Document understanding data:
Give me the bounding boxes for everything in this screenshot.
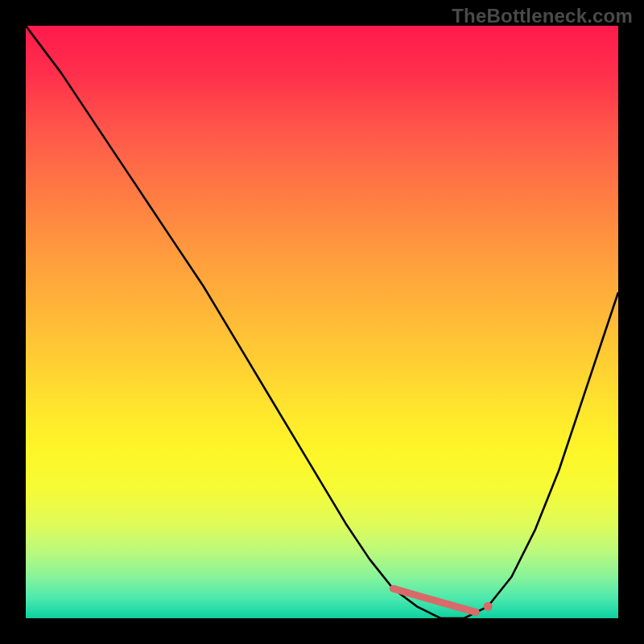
optimal-range-marker — [393, 588, 476, 612]
watermark-text: TheBottleneck.com — [452, 5, 633, 27]
chart-plot-area — [26, 26, 618, 618]
bottleneck-curve-line — [26, 26, 618, 618]
optimal-point-marker — [484, 602, 493, 611]
chart-svg — [26, 26, 618, 618]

Task description: An unchanged copy of the data, images excluded, is all that should be given.

Your response:
Give me the bounding boxes for everything in this screenshot.
optimal-range-marker — [393, 588, 476, 612]
watermark-text: TheBottleneck.com — [452, 5, 633, 27]
chart-plot-area — [26, 26, 618, 618]
bottleneck-curve-line — [26, 26, 618, 618]
optimal-point-marker — [484, 602, 493, 611]
chart-svg — [26, 26, 618, 618]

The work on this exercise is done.